HR Disputes: rights, wrongs and where to go for help!


Working as a small business and collaborating with other businesses for so many years, means we know the detrimental effects of a poorly handled HR dispute. We wanted to share some of the (official) “rights and wrongs” of HR that have surfaced since the recent Channel 7 incident, and advise where you can go for third party mediation and dispute resolution.


Know your rights:

  • As soon as an issue arises at work, get advice from an expert and familiarise yourself with your rights – regardless if you are the complainant, respondent or employer.

Obligations of the employer when a complaint is made:

  • Your employer should take the complaint seriously; they have an obligation to investigate any formal complaint.
  • Duty of care, and OH&S regulations that mean they must ensure you are working in a safe and healthy environment.
  • Under WHS Legislation, an employer is required to assess risks and take measures to mitigate hazards.
  • If they do not follow up appropriately, then you can contact an industry-related union for assistance, or you can contact Fair Work Australia or a similar organisation (see our list below!). You can also seek legal representation.

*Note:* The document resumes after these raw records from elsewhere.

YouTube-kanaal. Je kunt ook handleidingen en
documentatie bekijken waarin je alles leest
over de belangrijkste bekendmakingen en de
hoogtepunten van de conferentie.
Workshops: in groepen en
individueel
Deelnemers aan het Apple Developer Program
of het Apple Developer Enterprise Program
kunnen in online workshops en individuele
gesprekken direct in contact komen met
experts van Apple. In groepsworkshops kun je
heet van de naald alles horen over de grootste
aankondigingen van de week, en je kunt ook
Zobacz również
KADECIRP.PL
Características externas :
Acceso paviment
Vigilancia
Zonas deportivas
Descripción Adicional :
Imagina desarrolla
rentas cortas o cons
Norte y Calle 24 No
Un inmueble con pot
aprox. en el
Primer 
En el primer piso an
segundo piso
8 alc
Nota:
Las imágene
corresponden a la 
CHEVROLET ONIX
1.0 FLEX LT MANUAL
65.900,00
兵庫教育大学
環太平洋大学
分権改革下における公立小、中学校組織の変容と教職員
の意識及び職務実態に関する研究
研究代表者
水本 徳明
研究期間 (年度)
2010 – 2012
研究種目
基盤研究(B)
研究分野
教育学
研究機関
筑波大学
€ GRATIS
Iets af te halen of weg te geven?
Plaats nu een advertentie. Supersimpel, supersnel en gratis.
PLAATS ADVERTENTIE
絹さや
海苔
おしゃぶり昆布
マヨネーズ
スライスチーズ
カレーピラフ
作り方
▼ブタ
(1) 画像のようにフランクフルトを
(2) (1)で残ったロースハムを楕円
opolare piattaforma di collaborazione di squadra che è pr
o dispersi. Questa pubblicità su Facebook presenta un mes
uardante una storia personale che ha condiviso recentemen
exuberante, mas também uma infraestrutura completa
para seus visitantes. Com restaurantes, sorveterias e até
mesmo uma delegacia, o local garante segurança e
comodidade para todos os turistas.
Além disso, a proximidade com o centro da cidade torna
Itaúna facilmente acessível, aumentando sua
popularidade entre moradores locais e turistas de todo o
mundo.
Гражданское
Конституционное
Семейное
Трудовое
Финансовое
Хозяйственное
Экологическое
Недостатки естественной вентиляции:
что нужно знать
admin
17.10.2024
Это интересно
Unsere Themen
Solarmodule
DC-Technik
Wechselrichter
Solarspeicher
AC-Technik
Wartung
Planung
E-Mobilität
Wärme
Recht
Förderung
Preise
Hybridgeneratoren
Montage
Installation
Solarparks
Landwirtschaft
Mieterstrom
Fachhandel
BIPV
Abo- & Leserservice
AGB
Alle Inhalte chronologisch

Recording conversations and meetings with HR and management:

  • The law regarding recording conversations depends on what state you live in.
  • In Victoria, you are legally allowed to record a conversation in which you are a party. It is a breach of the Surveillance Devices Act to record a conversation if you are not part of that conversation.
  • Just because you record a meeting or conversation, doesn’t mean you can use that recording.

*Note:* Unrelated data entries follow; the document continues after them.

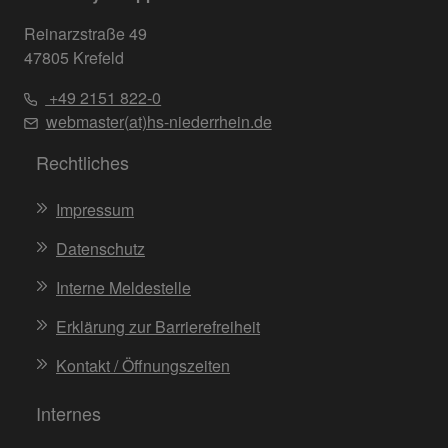
Reinarzstraße 49
47805 Krefeld
+49 2151 822-0
webmaster(at)hs-niederrhein.de
Rechtliches
Impressum
Datenschutz
Interne Meldestelle
Erklärung zur Barrierefreiheit
Kontakt / Öffnungszeiten
Internes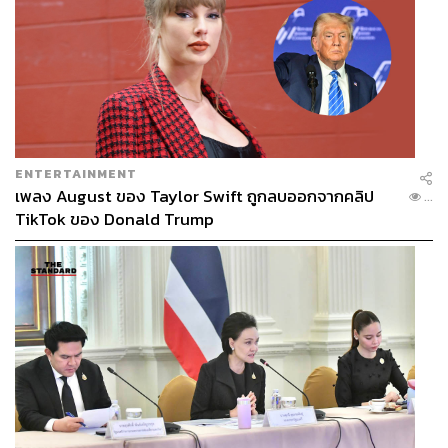
ENTERTAINMENT
เพลง August ของ Taylor Swift ถูกลบออกจากคลิป
...
TikTok ของ Donald Trump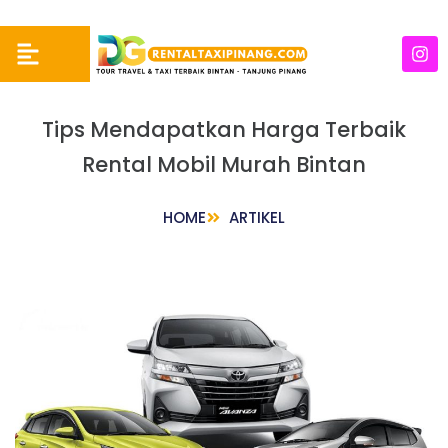
Tips Mendapatkan Harga Terbaik
Rental Mobil Murah Bintan
HOME
ARTIKEL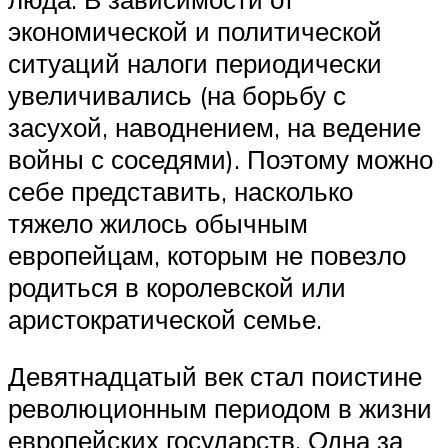
экономической и политической
ситуаций налоги периодически
увеличивались (на борьбу с
засухой, наводнением, на ведение
войны с соседями). Поэтому можно
себе представить, насколько
тяжело жилось обычным
европейцам, которым не повезло
родиться в королевской или
аристократической семье.
Девятнадцатый век стал поистине
революционным периодом в жизни
европейских государств. Одна за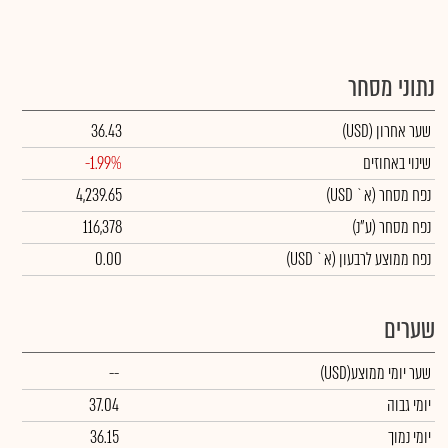
נתוני מסחר
שער אחרון
(USD)
36.43
שינוי באחוזים
-1.99%
נפח מסחר
(א` USD)
4,239.65
נפח מסחר
(ע"נ)
116,378
נפח ממוצע לרבעון (א` USD)
0.00
שערים
שער יומי ממוצע
(USD)
--
יומי גבוה
37.04
יומי נמוך
36.15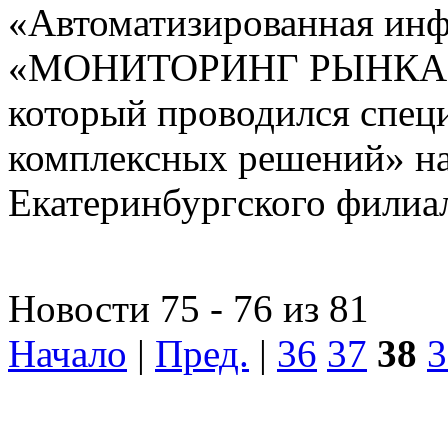
«Автоматизированная ин
«МОНИТОРИНГ РЫНКА
который проводился спе
комплексных решений» на
Екатеринбургского фили
Новости 75 - 76 из 81
Начало
|
Пред.
|
36
37
38
3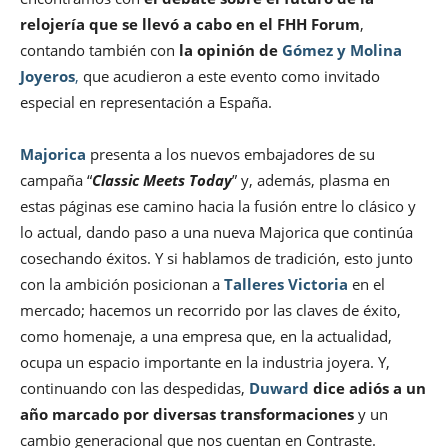
relojería que se llevó a cabo en el FHH Forum
,
contando también con
la opinión de
Gómez y Molina
Joyeros
,
que acudieron a este evento como invitado
especial en representación a España.
Majorica
presenta a los nuevos embajadores de su
campaña “
Classic Meets Today
” y, además, plasma en
estas páginas ese camino hacia la fusión entre lo clásico y
lo actual, dando paso a una nueva Majorica que continúa
cosechando éxitos. Y si hablamos de tradición, esto junto
con la ambición posicionan a
Talleres Victoria
en el
mercado; hacemos un recorrido por las claves de éxito,
como homenaje, a una empresa que, en la actualidad,
ocupa un espacio importante en la industria joyera. Y,
continuando con las despedidas,
Duward
dice adiós a un
año marcado por diversas transformaciones
y un
cambio generacional que nos cuentan en Contraste.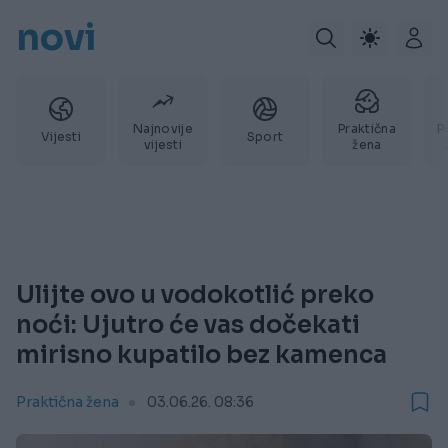
novi
Najnovije
Praktična
P
Vijesti
Sport
vijesti
žena
Ulijte ovo u vodokotlić preko
noći: Ujutro će vas dočekati
mirisno kupatilo bez kamenca
Praktična žena
03.06.26. 08:36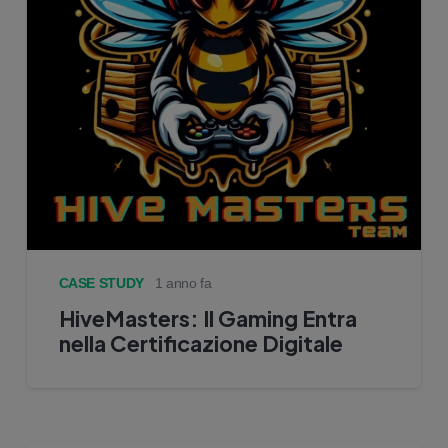
CASE STUDY
1 anno fa
HiveMasters: Il Gaming Entra
nella Certificazione Digitale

Your rights when a complaint is made against you:

  • You should be given the opportunity to respond to the complaint.
  • You should be notified 24 hours in advance of any meeting called to address the complaint, with the nature and agenda of the meeting.
  • You have the right to have a support person or representative from a union present at the meeting.

Email surveillance:

  • Workplace contracts and policies will usually state that employers can monitor employee’ use of work computers, including emails.
  • If you are operating on the employers system, the employer will have unrestrained access to your work emails.
  • It could be considered unlawful under the Fair Work Act if your personal emails and text messages are used against you following a complaint.
  • They are not required to give you notice of when they are looking at your emails (and it would defeat the purpose if they gave you a heads up).


Fair Work Australia:

Fair Work provides a guide designed to help employers and employees work through their own workplace disputes.

Step one in any dispute is to know the law. Fair Work outlines that most workplace disputes begin because one party doesn’t know the law. The other biggest cause is a breakdown in communication.

If the tools outlined in the guide don’t have the desired outcome, Fair Work can step in and help resolve the dispute. However, Fair Work still encourages issues to be worked out between the parties involved before making a formal request for help from Fair Work Australia, even if the employee has left the employer.

More information from Fair Work available here.

Victorian Equal Opportunity and Human Rights Commission:

 They can provide impartial, flexible and free dispute resolution process to help people resolve discrimination, sexual harassment and racial or religious vilification complaints.

The Victorian Equal Opportunity and Human Rights Commission uses a process called conciliation, which is based on the complainant and respondent talk to one another to reach an agreement about resolving the complaint.

Agreed outcomes could include a private or public apology, financial compensation, an agreement to stop or change behaviour or an agreement to change policies to prevent the behaviour.

More information from the Human Rights Commission available here.

Victorian Ombudsman:

Complaints about breaches of the Charter of Human Rights and Responsibilities can be made to the Victorian Ombudsman.